**RECORDS TO PROCESS**
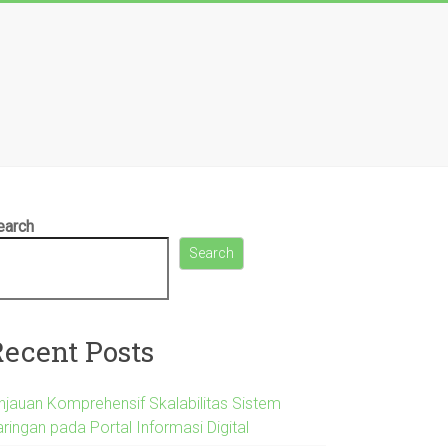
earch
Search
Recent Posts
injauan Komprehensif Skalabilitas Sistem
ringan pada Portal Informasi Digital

* * *

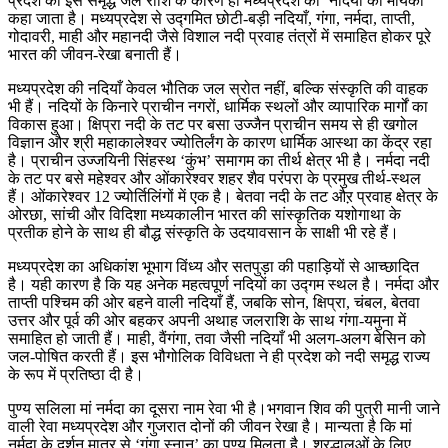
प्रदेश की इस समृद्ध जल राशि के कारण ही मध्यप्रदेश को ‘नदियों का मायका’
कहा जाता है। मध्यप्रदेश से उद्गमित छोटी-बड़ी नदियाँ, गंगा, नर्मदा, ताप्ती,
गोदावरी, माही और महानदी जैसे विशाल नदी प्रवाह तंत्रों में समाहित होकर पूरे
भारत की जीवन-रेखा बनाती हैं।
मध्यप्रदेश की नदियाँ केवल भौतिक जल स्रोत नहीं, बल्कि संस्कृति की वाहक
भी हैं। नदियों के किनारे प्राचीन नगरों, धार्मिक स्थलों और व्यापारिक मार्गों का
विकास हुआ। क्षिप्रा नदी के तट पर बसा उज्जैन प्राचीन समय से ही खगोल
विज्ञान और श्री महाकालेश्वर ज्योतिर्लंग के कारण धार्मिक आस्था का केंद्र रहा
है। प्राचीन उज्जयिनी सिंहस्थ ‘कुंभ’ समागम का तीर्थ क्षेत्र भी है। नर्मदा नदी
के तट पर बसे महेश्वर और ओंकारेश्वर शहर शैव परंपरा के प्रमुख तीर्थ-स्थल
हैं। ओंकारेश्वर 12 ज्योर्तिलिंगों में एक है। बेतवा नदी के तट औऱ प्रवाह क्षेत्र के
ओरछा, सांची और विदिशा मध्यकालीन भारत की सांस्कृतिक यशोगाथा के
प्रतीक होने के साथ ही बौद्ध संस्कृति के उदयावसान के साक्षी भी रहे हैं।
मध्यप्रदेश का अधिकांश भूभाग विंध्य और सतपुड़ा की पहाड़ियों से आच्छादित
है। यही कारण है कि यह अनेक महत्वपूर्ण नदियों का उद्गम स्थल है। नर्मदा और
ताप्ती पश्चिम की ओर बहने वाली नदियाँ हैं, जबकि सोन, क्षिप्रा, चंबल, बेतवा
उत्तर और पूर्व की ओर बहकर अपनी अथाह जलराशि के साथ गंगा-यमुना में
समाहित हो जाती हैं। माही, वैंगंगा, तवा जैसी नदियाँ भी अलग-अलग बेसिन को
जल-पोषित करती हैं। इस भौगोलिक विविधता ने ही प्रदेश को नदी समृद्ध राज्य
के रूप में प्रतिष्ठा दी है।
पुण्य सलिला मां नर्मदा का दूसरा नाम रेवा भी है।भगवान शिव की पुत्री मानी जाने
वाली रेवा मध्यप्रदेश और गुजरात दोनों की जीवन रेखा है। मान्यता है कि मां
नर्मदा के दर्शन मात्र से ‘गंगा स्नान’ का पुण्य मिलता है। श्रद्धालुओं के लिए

...

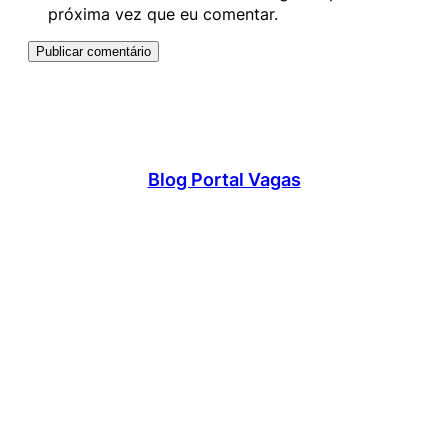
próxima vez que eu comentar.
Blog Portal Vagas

**YOUR GOAL**
Could you set down, word for word, only the lines above from the line with "जल-पोषित करती हैं।" to the line with "नर्मदा के दर्शन", including both?

**SOLUTION FOR THIS TASK**
जल-पोषित करती हैं। इस भौगोलिक विविधता ने ही प्रदेश को नदी समृद्ध राज्य
के रूप में प्रतिष्ठा दी है।
पुण्य सलिला मां नर्मदा का दूसरा नाम रेवा भी है।भगवान शिव की पुत्री मानी जाने
वाली रेवा मध्यप्रदेश और गुजरात दोनों की जीवन रेखा है। मान्यता है कि मां
नर्मदा के दर्शन मात्र से ‘गंगा स्नान’ का पुण्य मिलता है। श्रद्धालुओं के लिए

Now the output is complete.